Dr. Kaliq Chang explains radicular pain and some tips for coping with this common spine problem.
Radiculitis can affect any part of the spine but is most common in the lower back or neck. The resulting back pain can be chronic or can come and go, and sometimes it's severe.
What is radicular pain?
Radicu-what? Perhaps the only thing more ridiculous than the name radiculitis is how much pain this spine problem can cause. But the good news about radiculitis "which is extremely common" is that most patients recover quickly, says Dr. Chang.

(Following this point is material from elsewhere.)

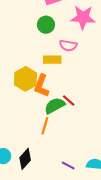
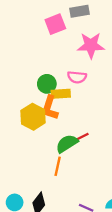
green circle: (46, 25) -> (47, 84), moved
orange L-shape: (42, 86) -> (50, 108), moved
red line: (69, 101) -> (82, 137), turned -64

Exactly what is radiculitis? It's the term describing pain that radiates along a nerve path connected to the spinal column, Dr. Chang says. Radiculitis can affect any part of the spine, but is most common in the lower back or neck. The resulting lower back pain can be chronic or can come and go, and sometimes it's severe.
"Radiculitis isn't technically a condition in itself," explains Dr. Chang, who is fellowship-trained in interventional pain management. "It's the symptoms felt when a nerve or nerve root coming from the spine is pinched, irritated, inflamed, or simply put, just not working properly."
Radicular Pain Types
Radicular pain, also known as radiculopathy, is a condition that occurs when a nerve root in the spine becomes compressed or irritated. This compression can result from various causes, such as a herniated disc, spinal stenosis, degenerative disc disease, or spondylolisthesis. Radicular pain typically radiates along the path of the affected nerve root, leading to discomfort, numbness, tingling, or weakness in specific areas of the body. There are several types of radicular pain based on the location and affected nerve roots.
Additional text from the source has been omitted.